Paper
in
Workshop: Domain Generalization: Evolution, Breakthroughs, and Future Horizons
IMC: A Benchmark for Invariant Learning under Multiple Causes
Taero Kim · Seonggyun Lee · Joonseong Kang · Youngjun Choi · Wonsang Yun · Nicole Kim · Ziyu Chen · Lexing Xie · Kyungwoo Song
Deploying machine learning models in new environments requires robust algorithms that can handle distribution shifts. Invariant learning aims to achieve this by learning features that remain predictive across diverse environments.
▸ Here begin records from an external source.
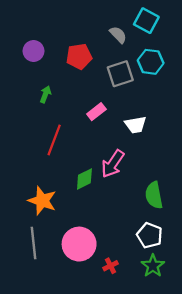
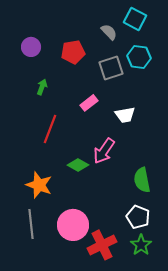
green diamond: (84, 179) -> (78, 165), turned 55
red cross: (111, 266) -> (102, 245), size x2.0

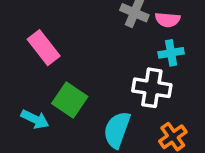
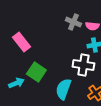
cyan arrow: (35, 119) -> (16, 83), turned -49

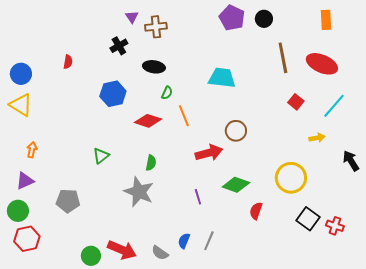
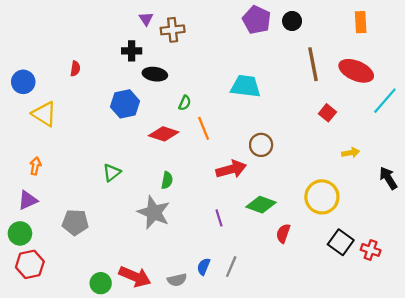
black cross: (119, 46) -> (132, 51), turned 30
black ellipse: (154, 67) -> (155, 74), moved
yellow triangle: (21, 105) -> (44, 114), moved
cyan line: (334, 106) -> (385, 101), moved
gray semicircle: (160, 253) -> (177, 280), turned -48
However, the previous benchmark dataset for invariant learning algorithms typically assumes that each class is determined by a single cause, leaving the study of scenarios where multiple causes contribute to class determination largely unexplored. To achieve a reliable performance in the real world, it should make reasonable decisions based on the available causes, even when some causes are unobserved. This necessitates learning and effectively utilizing all relevant causes. In this paper, we introduce a new benchmark designed to evaluate invariant learning in settings where multiple causes determine class labels. To enable systematic and quantitative evaluation, we construct new testbeds that allow per-cause assessment and analyze how well invariant learning algorithms capture diverse causes. Our study newly reveals that existing algorithms tend to focus disproportionately on specific causes, and we provide an in-depth analysis of this phenomenon. Our benchmark introduces six new datasets across computer vision and natural language processing (NLP) domains. Finally, we provide a simple but effective method for improving invariant learning algorithms to ensure a more comprehensive utilization of multiple causes.